What you return must be an exact copy of the lines in the listing below between the line holding "de lună o vor" and the line holding "Bombace și ilustrată", inclusive, and nothing more.
DATASET EXCERPTS below:
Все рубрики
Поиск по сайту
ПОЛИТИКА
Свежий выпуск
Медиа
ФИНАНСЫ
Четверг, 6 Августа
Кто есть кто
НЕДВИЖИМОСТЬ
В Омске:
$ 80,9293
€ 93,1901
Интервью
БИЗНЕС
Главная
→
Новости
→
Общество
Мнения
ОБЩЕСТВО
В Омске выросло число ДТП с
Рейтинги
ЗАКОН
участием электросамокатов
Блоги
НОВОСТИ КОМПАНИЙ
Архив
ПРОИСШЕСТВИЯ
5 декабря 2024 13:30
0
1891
End of DATASET EXCERPTS.
DATASET EXCERPTS below:
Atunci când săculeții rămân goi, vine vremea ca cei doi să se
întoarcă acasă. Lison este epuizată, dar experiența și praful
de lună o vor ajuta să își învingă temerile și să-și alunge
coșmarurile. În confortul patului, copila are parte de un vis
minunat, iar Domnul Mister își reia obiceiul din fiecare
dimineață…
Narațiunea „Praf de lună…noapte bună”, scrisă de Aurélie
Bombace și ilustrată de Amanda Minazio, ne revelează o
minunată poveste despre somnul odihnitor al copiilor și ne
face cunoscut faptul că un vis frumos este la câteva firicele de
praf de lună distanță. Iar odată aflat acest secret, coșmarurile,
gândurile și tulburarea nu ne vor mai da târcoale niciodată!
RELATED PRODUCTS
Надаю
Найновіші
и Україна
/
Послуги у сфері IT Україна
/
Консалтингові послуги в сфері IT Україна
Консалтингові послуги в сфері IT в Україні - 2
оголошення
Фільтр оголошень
End of DATASET EXCERPTS.
DATASET EXCERPTS below:
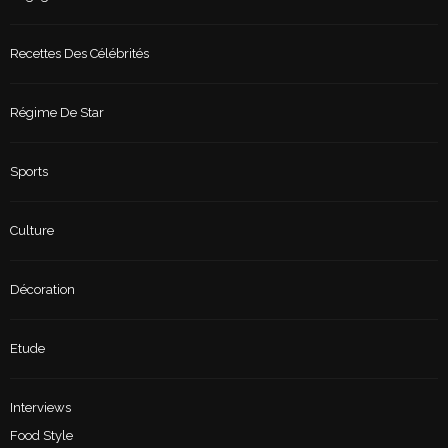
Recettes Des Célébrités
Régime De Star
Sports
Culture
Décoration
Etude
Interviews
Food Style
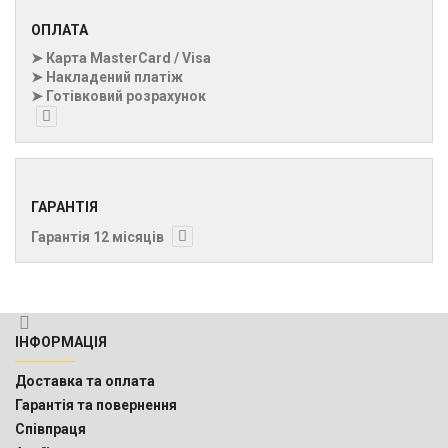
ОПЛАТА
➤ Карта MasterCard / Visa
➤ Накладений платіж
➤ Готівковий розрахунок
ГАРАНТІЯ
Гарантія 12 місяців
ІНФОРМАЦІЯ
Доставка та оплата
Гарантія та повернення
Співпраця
End of DATASET EXCERPTS.
▶ _OUTPUT BELOW_
de lună o vor ajuta să își învingă temerile și să-și alunge
coșmarurile. În confortul patului, copila are parte de un vis
minunat, iar Domnul Mister își reia obiceiul din fiecare
dimineață…
Narațiunea „Praf de lună…noapte bună”, scrisă de Aurélie
Bombace și ilustrată de Amanda Minazio, ne revelează o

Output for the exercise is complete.